Again Mary ignored his remark, smiling faintly through the dusk as she watched his obvious floundering. "No, a deed like that is too rare and fine for the author of it to keep hidden. Oh, if you could have been there with me this morning and seen that poor mother's face and her son's as they told about how the money came, you would have felt like crying for joy. I did. I couldn't help it. I broke down. I think I know now what heaven is like. It is like I felt at that moment. They were like two happy children, and I was happy, too, and grateful." Here Mary actually sobbed. "I was grateful to some unknown person who had saved me from—from the most humiliating thing that ever threatened me. I was willing to give my life rather than accept that aid from Albert Frazier, and it had come in that mysterious way like a gift from God at the very last moment. You must help me—help me find out who did it, Mr. Brown. Will you?"

He stared like a man in a bewildered dream. "Yes, yes," he stammered, "I will, but why bother about it now, anyway?"

"'Bother about it'! How can you use such words? You see, you are not in my place. You can't realize how I feel. I want to see him. I want to look into his face, as—as I am looking into yours now, and tell him just how I feel and what he has done for me. I want to repay him. I want to tell him that there is nothing—nothing under high heaven I would not do for him. I want him to tell me what to do in all this darkness that has gathered about me and is stifling hope and life out of me, young as I am. I want to be his faithful friend till the end of time. I want to serve him—to be his slave—anything."

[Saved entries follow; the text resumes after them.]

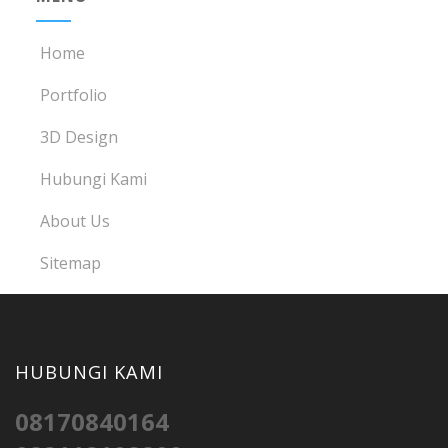
Home
Portfolio
3D Design
Hubungi Kami
About Us
Sitemap
HUBUNGI KAMI
08170840164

Charles rose to his feet awkwardly. "I—I see how you feel, Miss Rowland," he said. "But I am afraid I am keeping you from your duties. By the way, your father has gone over to Dodd's. He came by the field and asked me to tell you that he would not be back till about bedtime."

Mary got up also. She reached out and took his arm and walked with him to the other end of the veranda. He felt her hand trembling. She pressed his arm against her side. "You shall not go yet!" she cried, passionately. "I have been beating about the bush. I know that you did that thing. I've known it all day. No one else knows, but I do—and it has made me so happy. I could not have taken it from any one else, but I want to take it from you. I want to take it, because I know you wanted to give it. I know how you feel about me, and I want you to know how I feel about you."

Had the heavens split above him, dropping flames of celestial fire, he could not have felt more ecstatic. She had suddenly paused and lifted her wondrous face to his. Her beautiful lips hung quivering like drooping flowers. He was a man of remarkable restraint, but sometimes acted under impulse. He took her face between his hands, he bent to kiss her unresisting lips; then suddenly he checked himself. A picture of his whole past flashed before him. He was a man with a price on his head and liable to exposure at any moment. What right had he to the heart of such a girl as this—to win it under her father's kindly roof through the agency of a just act to a suffering man. He dropped his hands. With his face full of deepening agony he simply looked at her fixedly and remained mute.

"What is the matter?" she asked. "You are troubled about something; I see it. I've known it a long time."

"Miss Rowland—" he began.

"Miss Rowland!" she cried, impatiently. "Charlie—don't you see I call you Charlie! I have called you that a hundred times to myself since finding out what you did. I used it when I prayed to you—actually prayed to you this afternoon to forgive me for allowing that man to kiss me on the way home."

"To kiss you!" She saw him start and stand quivering under her earnest upward stare. She saw him lower his head as a slave being scourged with thongs of steel—a slave who was determined to show no signs of suffering. "He kissed you! Then—then—my God! you are engaged to him! After all, you are engaged to him!"